Entering from this delivery ward is the lying-in ward, lighted by windows at the end. This ward contains 14 beds, at 900 cubic feet per bed. The other ward, entering from the delivery ward in the same line, is for convalescents, and contains eleven beds, at 762 cubic feet per bed. The W. C.’s, &c., are between the wards in the wing, in a very objectionable position.
For these and the following details I am indebted to the kindness of Mr.

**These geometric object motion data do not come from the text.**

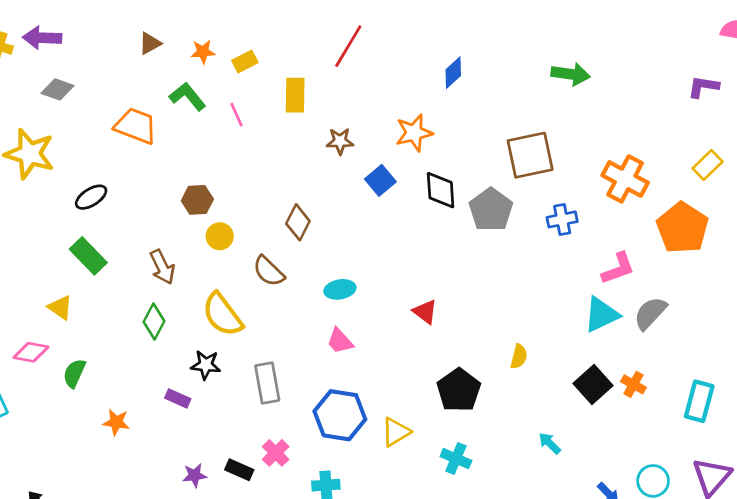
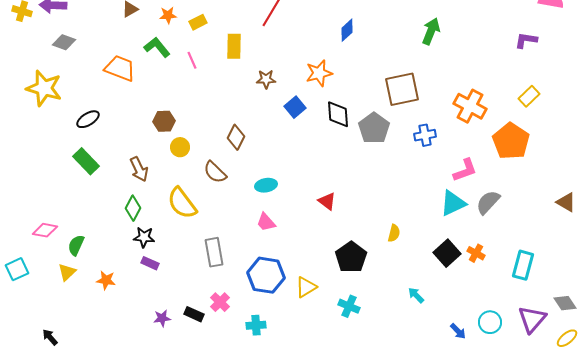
green arrow: (571, 74) -> (431, 31), turned -76
yellow triangle: (60, 308) -> (67, 272), moved, turned 42
black star: (206, 365) -> (144, 237), moved

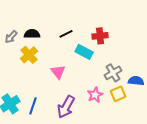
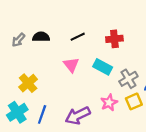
cyan rectangle: (84, 52) -> (103, 67), moved
yellow cross: (29, 55) -> (28, 83), moved
pink triangle: (58, 72) -> (71, 65), moved
purple arrow: (66, 107) -> (78, 116), turned 35

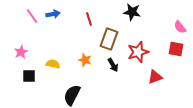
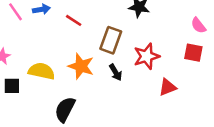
red line: (89, 19) -> (74, 20), moved, turned -40
orange star: (85, 60) -> (81, 66), size x1.5
yellow semicircle: (53, 64) -> (41, 71), size x1.5

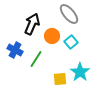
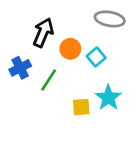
gray ellipse: (69, 14) -> (110, 19), moved, turned -40
blue cross: (15, 50) -> (20, 68), turned 35

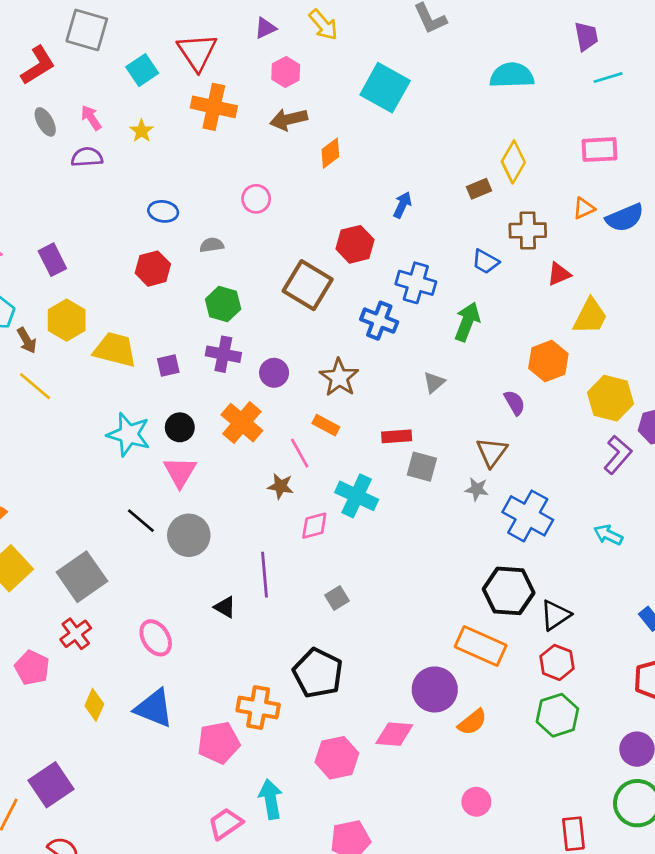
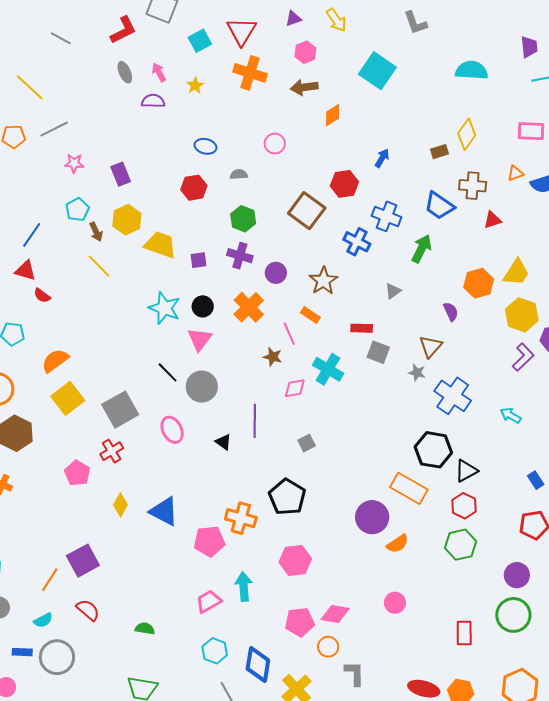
blue trapezoid: (486, 262) -> (439, 206), size x1.5
yellow trapezoid: (590, 316) -> (516, 273), moved
pink ellipse: (156, 638) -> (172, 430), moved
pink diamond: (394, 734) -> (335, 614), moved

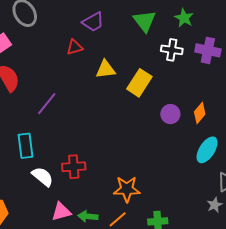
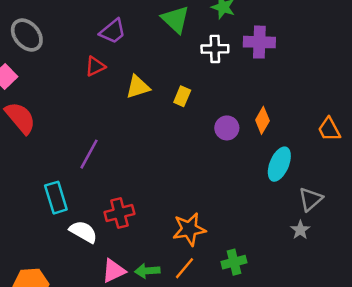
yellow rectangle: (139, 83) -> (182, 96), size x0.6
purple line: (47, 104) -> (89, 154), moved

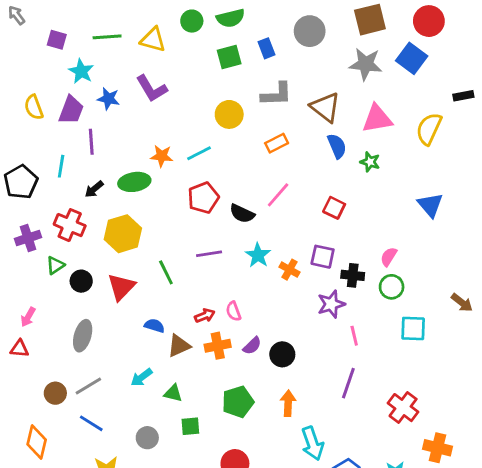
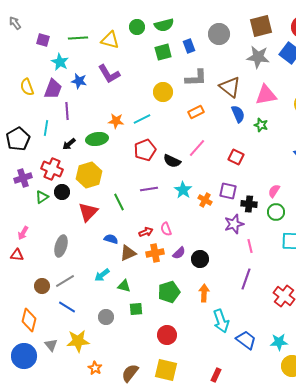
black circle: (81, 281) -> (62, 192), moved

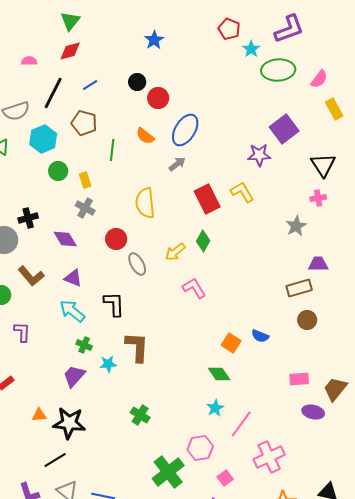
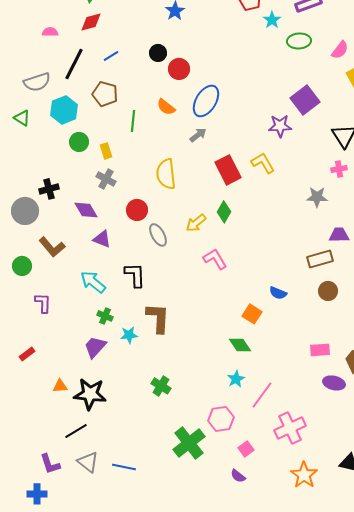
green ellipse: (278, 70) -> (299, 41), size x0.7
gray star: (296, 226) -> (317, 197), turned 30
purple triangle: (73, 278) -> (102, 239), moved
blue semicircle: (260, 336) -> (278, 293), moved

Barnes, who also supplied me with the statistics abstracted on Table V.
The following is the routine management of this establishment:—
All the wards are lime-washed three or four times a year. They are shut up and fumigated after the occurrence of any serious case of illness. The floors are washed daily.
The beds in the pregnant, lying-in, and convalescent wards, are generally all or most of them occupied; but the number of occupied beds in the delivery ward rarely exceeds four or five.